List all lines in the material below that contain "remove".

■ ■ ■ ■

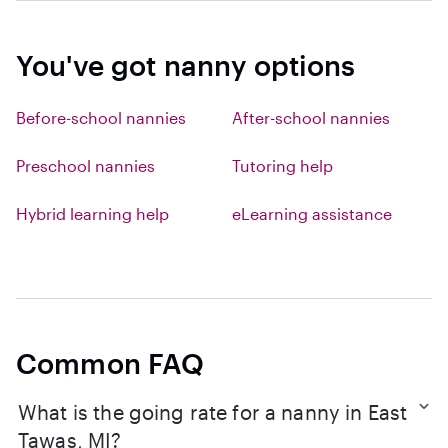
You've got nanny options
Before-school nannies
After-school nannies
Preschool nannies
Tutoring help
Hybrid learning help
eLearning assistance
Common FAQ
What is the going rate for a nanny in East
Tawas, MI?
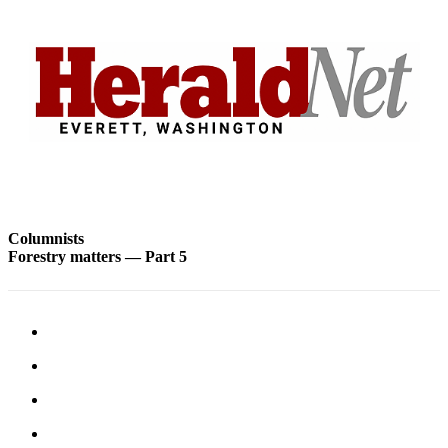
Advertising
Information
Advertising
in The
Herald
Business
Journal
Advertising
Inquiry
Columnists
Forestry matters — Part 5
Archive
Herald
Newsletters
Obituaries
View
Obituaries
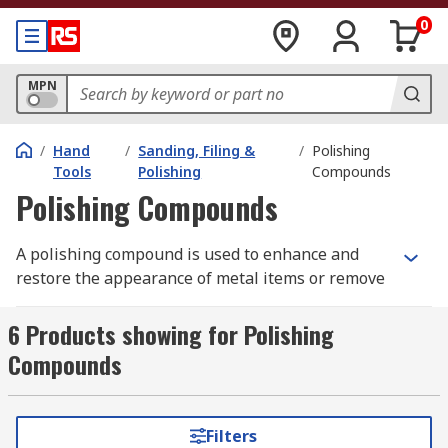
0
MPN
/
Hand
/
Sanding, Filing &
/
Polishing
Tools
Polishing
Compounds
Polishing Compounds
A polishing compound is used to enhance and
restore the appearance of metal items or remove
contamination, corrosion or oxidisation. The
polishing compound consists of abrasive
6 Products showing for Polishing
particles that are surrounded by a binder-carrier.
Compounds
The polish is selected according to the class of
metal it is being used with, the harder the class
of metal the harder the class of abrasive that is
Filters
used. The polishing compound is then applied to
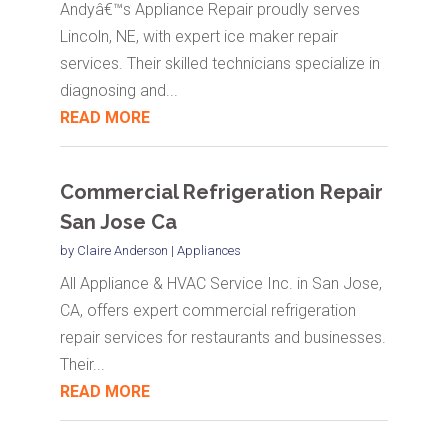
Andyâ€™s Appliance Repair proudly serves
Lincoln, NE, with expert ice maker repair
services. Their skilled technicians specialize in
diagnosing and...
READ MORE
Commercial Refrigeration Repair
San Jose Ca
by
Claire Anderson
|
Appliances
All Appliance & HVAC Service Inc. in San Jose,
CA, offers expert commercial refrigeration
repair services for restaurants and businesses.
Their...
READ MORE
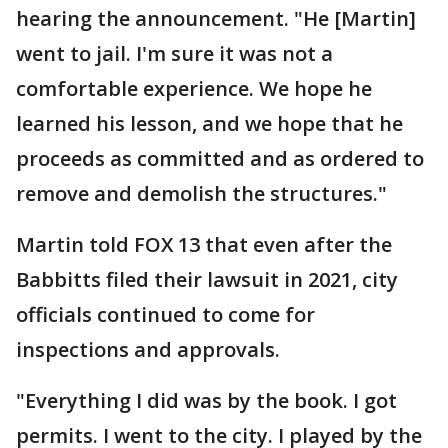
hearing the announcement. "He [Martin]
went to jail. I'm sure it was not a
comfortable experience. We hope he
learned his lesson, and we hope that he
proceeds as committed and as ordered to
remove and demolish the structures."
Martin told FOX 13 that even after the
Babbitts filed their lawsuit in 2021, city
officials continued to come for
inspections and approvals.
"Everything I did was by the book. I got
permits. I went to the city. I played by the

■ ■ ■ ■

## Problem solution
restore the appearance of metal items or remove
remove and demolish the structures."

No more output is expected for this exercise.